(Records from a data source)
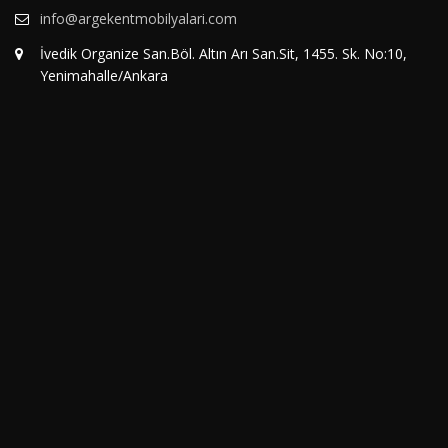
info@argekentmobilyalari.com
İvedik Organize San.Böl. Altın Arı San.Sit, 1455. Sk. No:10,
Yenimahalle/Ankara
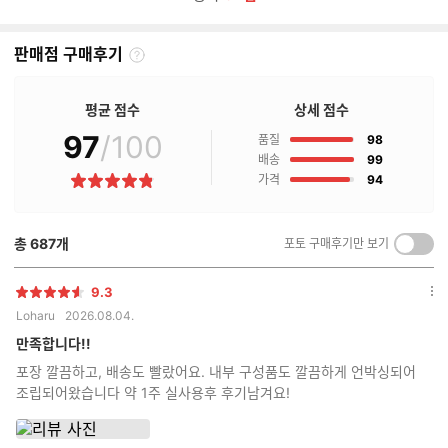
판매점 구매후기
판
매
점
평균 점수
상세 점수
구
97
/100
점
매
품질
98
후
점
배송
99
기
점
가격
94
별
란?
점
총
687
개
포토 구매후기만 보기
켜
기/
끄
9.3
별
옵
기
Loharu
2026.08.04.
점
션
더
만족합니다!!
보
포장 깔끔하고, 배송도 빨랐어요. 내부 구성품도 깔끔하게 언박싱되어
기
조립되어왔습니다 약 1주 실사용후 후기남겨요!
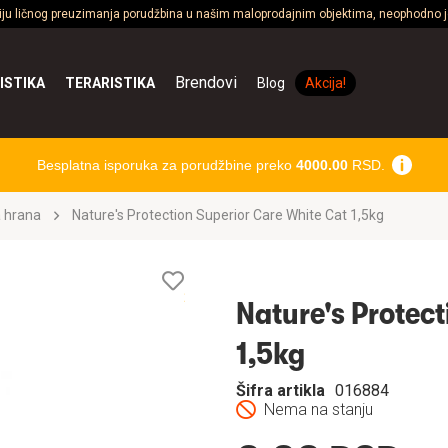
ciju ličnog preuzimanja porudžbina u našim maloprodajnim objektima, neophodno je
Brendovi
ISTIKA
TERARISTIKA
Blog
Akcija!
Besplatna isporuka za porudžbine preko
4000.00
RSD.
 hrana
Nature's Protection Superior Care White Cat 1,5kg
Lista
želja
Nature's Protect
1,5kg
Šifra artikla
016884
Nema na stanju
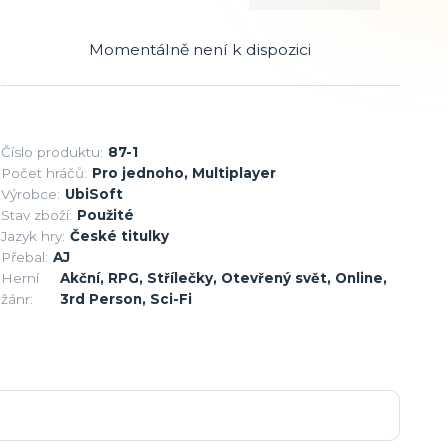
Momentálně není k dispozici
Číslo produktu:
87-1
Počet hráčů:
Pro jednoho, Multiplayer
Výrobce:
UbiSoft
Stav zboží:
Použité
Jazyk hry:
České titulky
Přebal:
AJ
Herní
Akční, RPG, Střílečky, Otevřený svět, Online,
žánr:
3rd Person, Sci-Fi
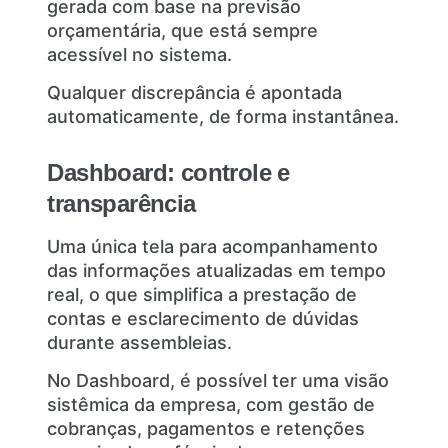
gerada com base na previsão
orçamentária, que está sempre
acessível no sistema.
Qualquer discrepância é apontada
automaticamente, de forma instantânea.
Dashboard: controle e
transparência
Uma única tela para acompanhamento
das informações atualizadas em tempo
real, o que simplifica a prestação de
contas e esclarecimento de dúvidas
durante assembleias.
No Dashboard, é possível ter uma visão
sistêmica da empresa, com gestão de
cobranças, pagamentos e retenções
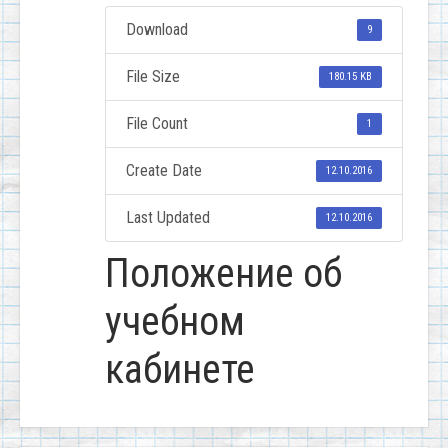
Download
9
File Size
180.15 KB
File Count
1
Create Date
12.10.2016
Last Updated
12.10.2016
Положение об
учебном
кабинете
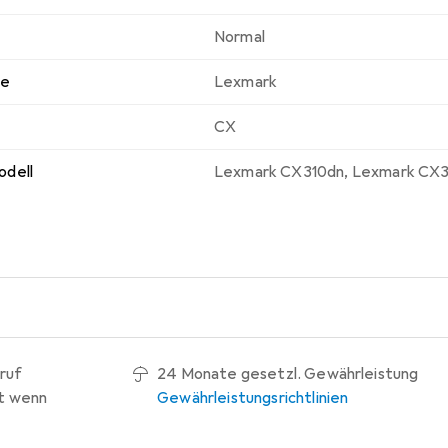
Normal
ke
Lexmark
CX
odell
Lexmark CX310dn
,
Lexmark CX3
ruf
24 Monate gesetzl. Gewährleistung
t wenn
Gewährleistungsrichtlinien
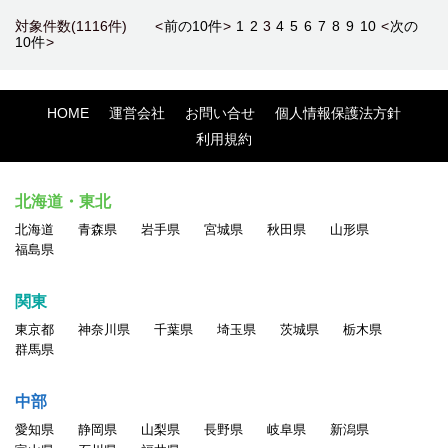
対象件数(1116件) <
前の10件
>
1
2
3
4
5
6
7
8
9
10
<
次の
10件
>
HOME
運営会社
お問い合せ
個人情報保護法方針
利用規約
北海道・東北
北海道
青森県
岩手県
宮城県
秋田県
山形県
福島県
関東
東京都
神奈川県
千葉県
埼玉県
茨城県
栃木県
群馬県
中部
愛知県
静岡県
山梨県
長野県
岐阜県
新潟県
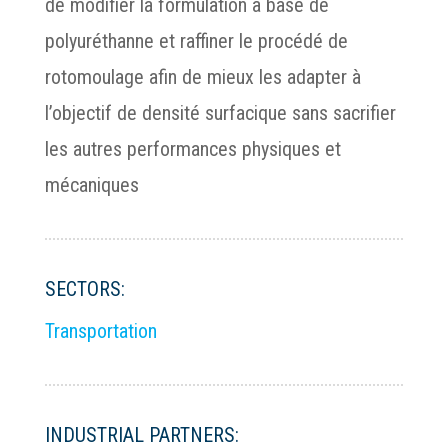
de modifier la formulation à base de
polyuréthanne et raffiner le procédé de
rotomoulage afin de mieux les adapter à
l’objectif de densité surfacique sans sacrifier
les autres performances physiques et
mécaniques
SECTORS:
Transportation
INDUSTRIAL PARTNERS:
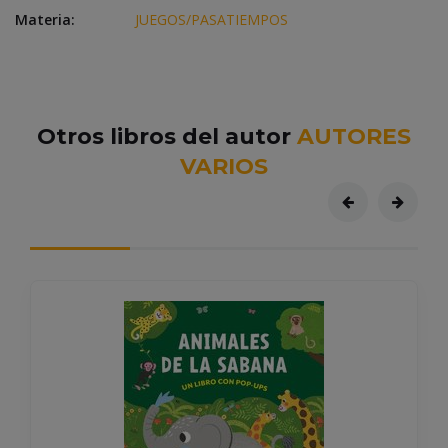
Materia:
JUEGOS/PASATIEMPOS
Otros libros del autor
AUTORES
VARIOS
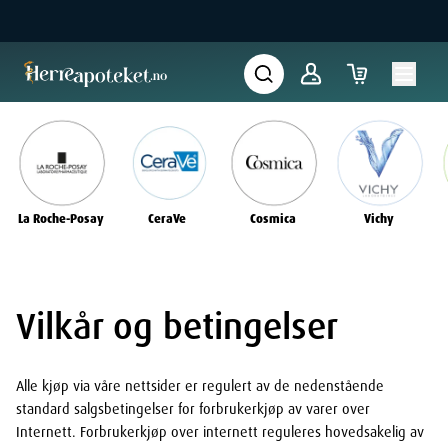
La Roche-Posay
CeraVe
Cosmica
Vichy
Vilkår og betingelser
Alle kjøp via våre nettsider er regulert av de nedenstående
standard salgsbetingelser for forbrukerkjøp av varer over
Internett. Forbrukerkjøp over internett reguleres hovedsakelig av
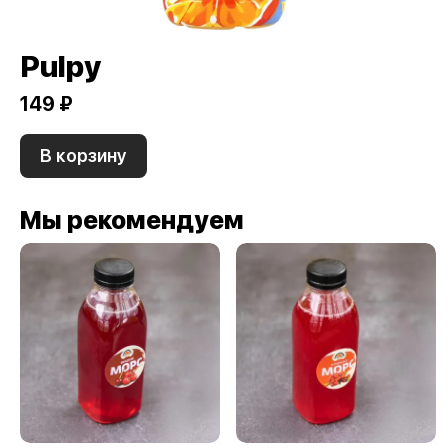
Pulpy
149 ₽
В корзину
Мы рекомендуем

INSTRUCTIONS FOR THE TASK:
Find "over" in the data above. Report each line where it appears.

WRITTEN ANSWER:
standard salgsbetingelser for forbrukerkjøp av varer over
Internett. Forbrukerkjøp over internett reguleres hovedsakelig av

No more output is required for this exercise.